Extract the complete listing and output it unchanged.
*** Opening DATA PROVIDED ***
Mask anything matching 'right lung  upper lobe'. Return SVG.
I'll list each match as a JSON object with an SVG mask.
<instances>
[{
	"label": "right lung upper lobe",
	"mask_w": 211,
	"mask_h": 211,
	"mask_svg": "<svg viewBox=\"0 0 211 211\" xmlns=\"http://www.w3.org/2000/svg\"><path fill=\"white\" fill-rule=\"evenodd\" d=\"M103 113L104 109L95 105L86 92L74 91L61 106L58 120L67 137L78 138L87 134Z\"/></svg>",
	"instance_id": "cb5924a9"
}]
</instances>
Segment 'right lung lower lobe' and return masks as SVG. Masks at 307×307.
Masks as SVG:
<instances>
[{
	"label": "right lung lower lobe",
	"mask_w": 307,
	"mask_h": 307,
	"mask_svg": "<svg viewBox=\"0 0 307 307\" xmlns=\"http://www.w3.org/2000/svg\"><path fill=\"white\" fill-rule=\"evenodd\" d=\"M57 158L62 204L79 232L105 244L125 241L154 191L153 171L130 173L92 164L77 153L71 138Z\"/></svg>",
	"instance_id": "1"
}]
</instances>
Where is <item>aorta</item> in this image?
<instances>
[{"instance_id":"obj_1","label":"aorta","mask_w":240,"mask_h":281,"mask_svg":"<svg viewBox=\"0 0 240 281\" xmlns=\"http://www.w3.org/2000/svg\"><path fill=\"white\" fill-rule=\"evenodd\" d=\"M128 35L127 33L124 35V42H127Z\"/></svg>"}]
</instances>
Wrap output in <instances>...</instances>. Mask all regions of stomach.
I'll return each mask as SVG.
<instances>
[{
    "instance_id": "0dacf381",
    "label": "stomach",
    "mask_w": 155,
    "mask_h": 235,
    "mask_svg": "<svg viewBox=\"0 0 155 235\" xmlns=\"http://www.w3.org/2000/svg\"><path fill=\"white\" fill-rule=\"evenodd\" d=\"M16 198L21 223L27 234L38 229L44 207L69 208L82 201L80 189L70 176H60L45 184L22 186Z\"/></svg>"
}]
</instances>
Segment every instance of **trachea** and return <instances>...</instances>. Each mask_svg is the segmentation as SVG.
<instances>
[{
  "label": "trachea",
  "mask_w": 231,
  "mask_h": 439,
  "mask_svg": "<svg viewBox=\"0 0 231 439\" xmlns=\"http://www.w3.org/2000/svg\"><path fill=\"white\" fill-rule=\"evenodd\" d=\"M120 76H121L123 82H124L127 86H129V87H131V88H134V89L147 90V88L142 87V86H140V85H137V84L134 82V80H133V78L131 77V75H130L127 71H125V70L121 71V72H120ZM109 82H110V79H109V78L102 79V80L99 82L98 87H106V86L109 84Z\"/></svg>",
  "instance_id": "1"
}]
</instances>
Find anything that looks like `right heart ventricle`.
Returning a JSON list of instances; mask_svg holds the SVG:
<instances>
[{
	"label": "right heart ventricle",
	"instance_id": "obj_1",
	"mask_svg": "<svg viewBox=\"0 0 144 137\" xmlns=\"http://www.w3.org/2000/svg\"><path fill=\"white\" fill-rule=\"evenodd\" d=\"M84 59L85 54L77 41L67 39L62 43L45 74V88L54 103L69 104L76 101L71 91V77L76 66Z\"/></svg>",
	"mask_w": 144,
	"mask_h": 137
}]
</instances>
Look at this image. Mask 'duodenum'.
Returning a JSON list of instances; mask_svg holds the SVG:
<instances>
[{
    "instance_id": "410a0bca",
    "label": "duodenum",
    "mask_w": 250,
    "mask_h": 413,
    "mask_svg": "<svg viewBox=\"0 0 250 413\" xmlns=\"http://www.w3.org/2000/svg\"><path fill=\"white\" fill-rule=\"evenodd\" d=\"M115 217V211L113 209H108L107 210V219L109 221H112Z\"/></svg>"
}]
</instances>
*** Closing DATA PROVIDED ***
_SOLUTION_:
Mask anything matching 'right lung  upper lobe'. Return SVG.
I'll list each match as a JSON object with an SVG mask.
<instances>
[{
	"label": "right lung upper lobe",
	"mask_w": 211,
	"mask_h": 211,
	"mask_svg": "<svg viewBox=\"0 0 211 211\" xmlns=\"http://www.w3.org/2000/svg\"><path fill=\"white\" fill-rule=\"evenodd\" d=\"M103 113L104 109L95 105L86 92L74 91L61 106L58 120L67 137L78 138L87 134Z\"/></svg>",
	"instance_id": "cb5924a9"
}]
</instances>
Segment 'right lung lower lobe' and return masks as SVG. Masks at 307×307.
Masks as SVG:
<instances>
[{
	"label": "right lung lower lobe",
	"mask_w": 307,
	"mask_h": 307,
	"mask_svg": "<svg viewBox=\"0 0 307 307\" xmlns=\"http://www.w3.org/2000/svg\"><path fill=\"white\" fill-rule=\"evenodd\" d=\"M57 158L62 204L79 232L105 244L125 241L154 191L153 171L130 173L92 164L77 153L71 138Z\"/></svg>",
	"instance_id": "1"
}]
</instances>
Where is <item>aorta</item> in this image?
<instances>
[{"instance_id":"obj_1","label":"aorta","mask_w":240,"mask_h":281,"mask_svg":"<svg viewBox=\"0 0 240 281\" xmlns=\"http://www.w3.org/2000/svg\"><path fill=\"white\" fill-rule=\"evenodd\" d=\"M128 35L127 33L124 35V42H127Z\"/></svg>"}]
</instances>
Wrap output in <instances>...</instances>. Mask all regions of stomach.
I'll return each mask as SVG.
<instances>
[{
    "instance_id": "0dacf381",
    "label": "stomach",
    "mask_w": 155,
    "mask_h": 235,
    "mask_svg": "<svg viewBox=\"0 0 155 235\" xmlns=\"http://www.w3.org/2000/svg\"><path fill=\"white\" fill-rule=\"evenodd\" d=\"M16 198L21 223L27 234L38 229L44 207L69 208L82 201L80 189L70 176H60L45 184L22 186Z\"/></svg>"
}]
</instances>
Segment every instance of **trachea** and return <instances>...</instances>. Each mask_svg is the segmentation as SVG.
<instances>
[{
  "label": "trachea",
  "mask_w": 231,
  "mask_h": 439,
  "mask_svg": "<svg viewBox=\"0 0 231 439\" xmlns=\"http://www.w3.org/2000/svg\"><path fill=\"white\" fill-rule=\"evenodd\" d=\"M120 76H121L123 82H124L127 86H129V87H131V88H134V89L147 90V88L142 87V86H140V85H137V84L134 82V80H133V78L131 77V75H130L127 71H125V70L121 71V72H120ZM109 82H110V79H109V78L102 79V80L99 82L98 87H106V86L109 84Z\"/></svg>",
  "instance_id": "1"
}]
</instances>
Find anything that looks like `right heart ventricle`.
Returning a JSON list of instances; mask_svg holds the SVG:
<instances>
[{
	"label": "right heart ventricle",
	"instance_id": "obj_1",
	"mask_svg": "<svg viewBox=\"0 0 144 137\" xmlns=\"http://www.w3.org/2000/svg\"><path fill=\"white\" fill-rule=\"evenodd\" d=\"M84 59L85 54L77 41L67 39L62 43L45 74V88L54 103L69 104L76 101L71 91V77L76 66Z\"/></svg>",
	"mask_w": 144,
	"mask_h": 137
}]
</instances>
Look at this image. Mask 'duodenum'.
Returning a JSON list of instances; mask_svg holds the SVG:
<instances>
[{
    "instance_id": "410a0bca",
    "label": "duodenum",
    "mask_w": 250,
    "mask_h": 413,
    "mask_svg": "<svg viewBox=\"0 0 250 413\" xmlns=\"http://www.w3.org/2000/svg\"><path fill=\"white\" fill-rule=\"evenodd\" d=\"M115 217V211L113 209H108L107 210V219L109 221H112Z\"/></svg>"
}]
</instances>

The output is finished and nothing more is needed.